Malcolm Bowie, in Proust Among The Stars, analyses a long Proust sentence from Sodom and Gomorrah
"But when they see another man display a particular predilection towards them, then, whether because they fail to recognise that it is the same as their own, or because it is a painful reminder that this predilection, exalted by them as long as it is they themselves who feel it, is regarded as a vice, or from a desire to rehabilitate themselves by making a scene in circumstances in which it costs them nothing, or from a fear of being unmasked which suddenly overtakes them when desire no longer leads them blindfold from one imprudence to another, or from rage at being subjected, by the equivocal attitude of another person, to the injury which by their own attitude, if that other person attracted them, they would not hesitate to inflict on him, men who do not in the lead mind following a young man for miles, never taking their eyes off him in the theater even if he is with friends, thereby threatening to compromise him with them, may be heard to say, if a man who does not attract them merely looks at them, ‘Monsieur, what do you take me for?’ (simply because he takes them for what they are) 'I don't understand you, no, don't attempt to explain, you are quite mistaken,' may proceed at a pinch from words to blows, and, to a person who knows the imprudent stranger, wax indignant: 'What, you know this loathsome creature? The way we looks at one! A fine way to behave!'"

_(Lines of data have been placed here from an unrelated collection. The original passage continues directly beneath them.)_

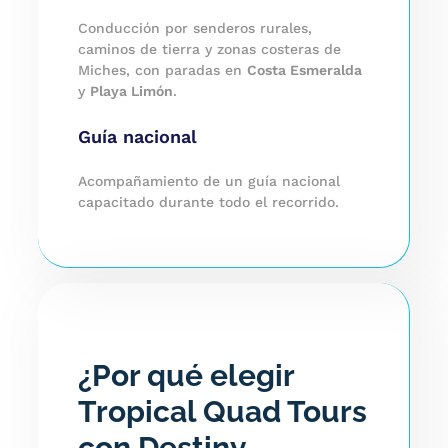
Conducción por senderos rurales,
caminos de tierra y zonas costeras de
Miches, con paradas en
Costa Esmeralda
y
Playa Limón
.
Guía nacional
Acompañamiento de un guía nacional
capacitado durante todo el recorrido.
¿Por qué elegir
Tropical Quad Tours
con Destiny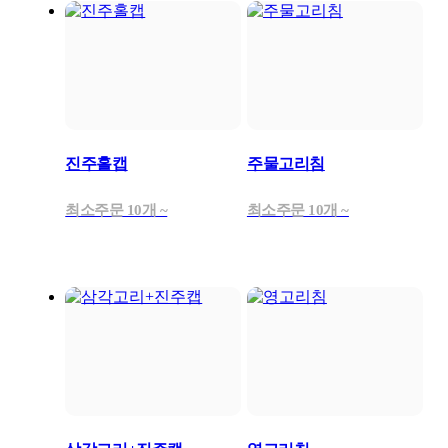
진주홀캡
주물고리침
최소주문 10개 ~
최소주문 10개 ~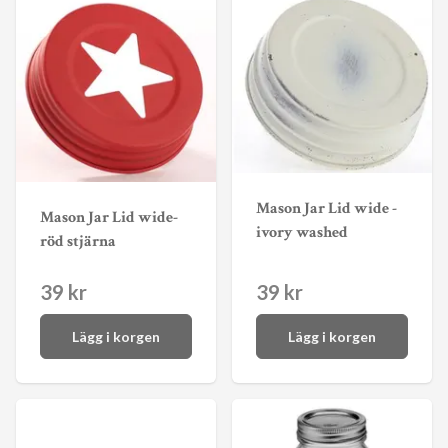
Mason Jar Lid wide -
Mason Jar Lid wide-
ivory washed
röd stjärna
39 kr
39 kr
Lägg i korgen
Lägg i korgen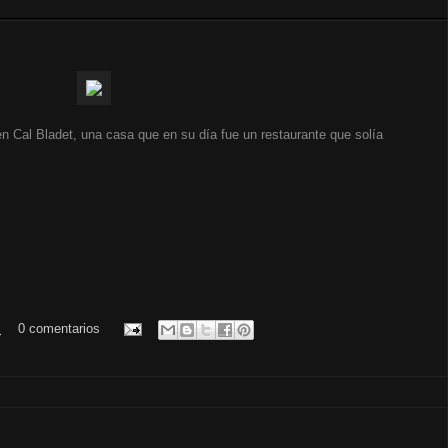
en Cal Bladet, una casa que en su día fue un restaurante que solía
.
0 comentarios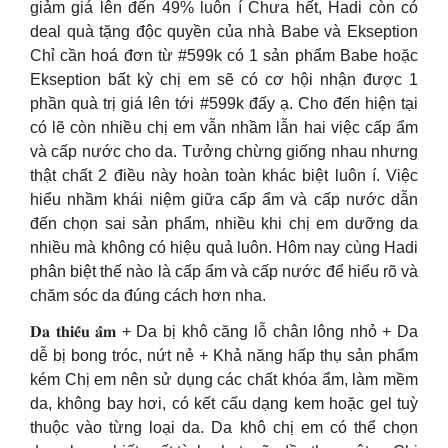
giảm giá lên đến 49% luôn í Chưa hết, Hadi còn có
deal quà tặng độc quyền của nhà Babe và Ekseption
Chỉ cần hoá đơn từ #599k có 1 sản phẩm Babe hoặc
Ekseption bất kỳ chị em sẽ có cơ hội nhận được 1
phần quà trị giá lên tới #599k đấy ạ. Cho đến hiện tại
có lẽ còn nhiều chị em vẫn nhầm lẫn hai việc cấp ẩm
và cấp nước cho da. Tưởng chừng giống nhau nhưng
thật chất 2 điều này hoàn toàn khác biệt luôn í. Việc
hiểu nhầm khái niệm giữa cấp ẩm và cấp nước dẫn
đến chọn sai sản phẩm, nhiều khi chị em dưỡng da
nhiều mà không có hiệu quả luôn. Hôm nay cùng Hadi
phân biệt thế nào là cấp ẩm và cấp nước để hiểu rõ và
chăm sóc da đúng cách hơn nha.
𝐃𝐚 𝐭𝐡𝐢𝐞̂́𝐮 𝐚̂̉𝐦 + Da bị khô căng lỗ chân lông nhỏ + Da
dễ bị bong tróc, nứt nẻ + Khả năng hấp thụ sản phẩm
kém Chị em nên sử dụng các chất khóa ẩm, làm mềm
da, không bay hơi, có kết cấu dạng kem hoặc gel tuỳ
thuộc vào từng loại da. Da khô chị em có thể chọn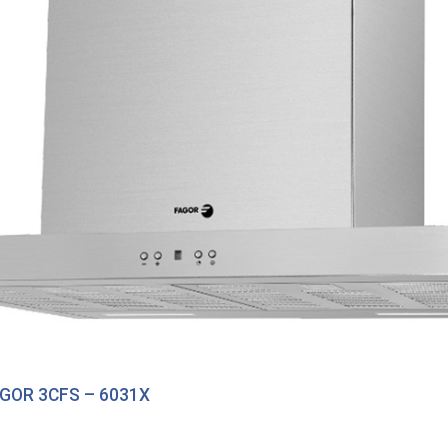
GOR 3CFS – 6031X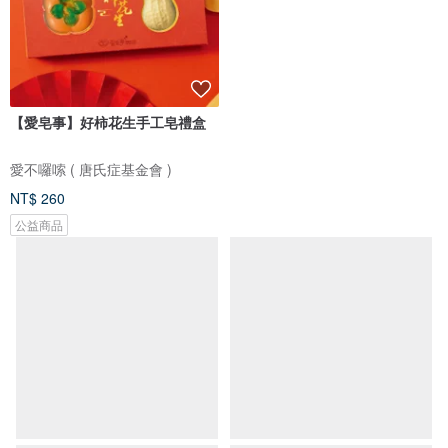
【愛皂事】好柿花生手工皂禮盒
通勤族好幫手 羊皮羽量級識別證
黑
愛不囉嗦 ( 唐氏症基金會 )
Trista 微笑女孩手作革物
NT$ 260
NT$ 329
公益商品
可客製
免運
88 折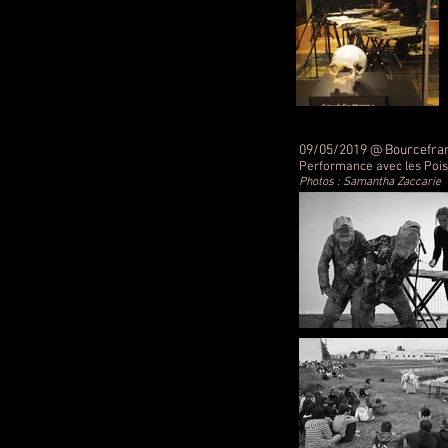
09/05/2019 @ Bourcefran
Performance avec les Poiss
Photos : Samantha Zaccarie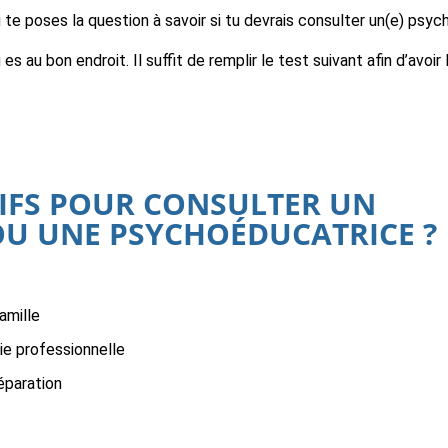
 te poses la question à savoir si tu devrais consulter un(e) psyc
 es au bon endroit. Il suffit de remplir le test suivant afin d’avoir
IFS POUR CONSULTER UN
U UNE PSYCHOÉDUCATRICE ?
amille
ie professionnelle
éparation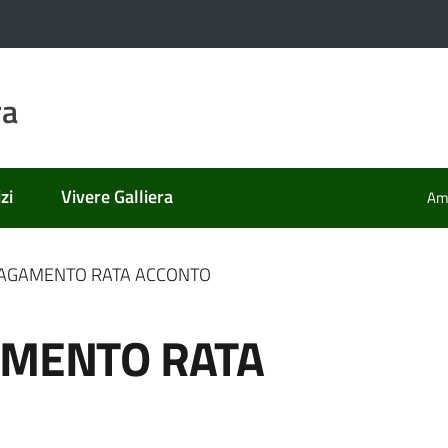
ra
zi
Vivere Galliera
Amm
 PAGAMENTO RATA ACCONTO
AMENTO RATA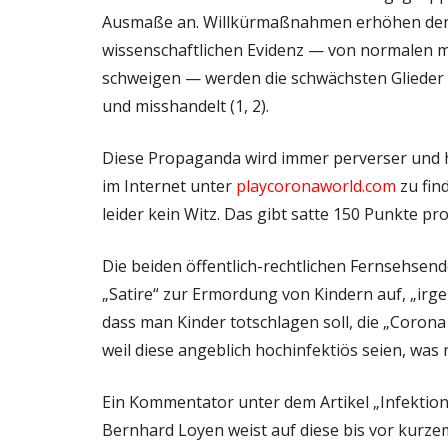
Ausmaße an. Willkürmaßnahmen erhöhen den D
wissenschaftlichen Evidenz — von normalen m
schweigen — werden die schwächsten Glieder d
und misshandelt (1, 2).
Diese Propaganda wird immer perverser und h
im Internet unter
playcoronaworld.com
zu find
leider kein Witz. Das gibt satte 150 Punkte pro
Die beiden öffentlich-rechtlichen Fernsehsend
„Satire“ zur Ermordung von Kindern auf, „irg
dass man Kinder totschlagen soll, die „Coron
weil diese angeblich hochinfektiös seien, was 
Ein Kommentator unter dem Artikel „Infekt
Bernhard Loyen weist auf diese bis vor kurz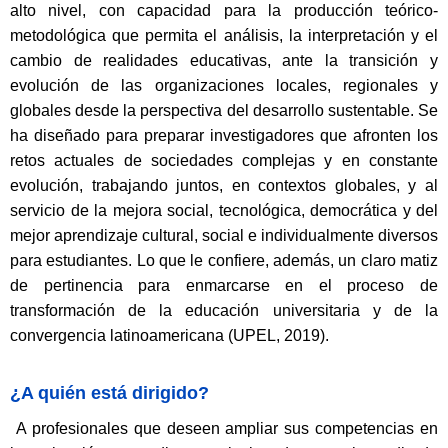
alto nivel, con capacidad para la producción teórico-
metodológica que permita el análisis, la interpretación y el
cambio de realidades educativas, ante la transición y
evolución de las organizaciones locales, regionales y
globales desde la perspectiva del desarrollo sustentable. Se
ha diseñado para preparar investigadores que afronten los
retos actuales de sociedades complejas y en constante
evolución, trabajando juntos, en contextos globales, y al
servicio de la mejora social, tecnológica, democrática y del
mejor aprendizaje cultural, social e individualmente diversos
para estudiantes. Lo que le confiere, además, un claro matiz
de pertinencia para enmarcarse en el proceso de
transformación de la educación universitaria y de la
convergencia latinoamericana (UPEL, 2019).
¿A quién está dirigido?
A profesionales que deseen ampliar sus competencias en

In single sentences built on this model, the propositional structure of the main utterance is almost smothered by subordinate material rushing forward to its aid. 'But... men who do not in the least mind... may be heard to say' is the 'main' proposition, but devices of amplification are used so intensively in the build-up to this anodyne remark that much of its force has been pre-empted by the time its moment of completion arrives. The clauses beginning 'or' are brazen queue-jumpers, and their copious display of alternative sexual motives and dilemmas in a sense tells the whole story before the sentence has developed anything resembling narrative thrust. The weakened proposition is then reinforced, but also outstripped, by the fragments of direct speech on which the sentence closes. From a list of abstract moral and psychological formulae we move to a playlet illustrating certain of these. We pass from abstraction to dramatic enactment by way of an almost characterless claim whose task, syntactically speaking, is to hold the whole thing together but whose contribution at the level of sense is easily lost in a clamour of other, subtler, voices. Meaning is destabilised by the syntactic pattern. It crystallises suddenly in this corner or that of a variegated open field, and may as suddenly dissolve again as new elements in the verbal texture rise to prominence. 'This is what it feels like to be a gay man pursuing sexual pleasure in a maze of untrustworthy signs', the sentence in its feverish motion seems to say. But inside this dynamic portrait of a specifically homosexual social scene, Proust's risk-filled syntax has another drama to enact. This is everyone's desire in perpetual displacement. This is how desire is...
The loss and the precarious restoration of meaning in sentences is Eros become visible. The hide-and-seek games that Proust's sentences play not only pay their imitative tribute to the feints, detours and side-glances that mark all sexual pursuit but offer themselves as a model for speculation, all mental efforts to make headway, in a resistant medium, towards a desired goal.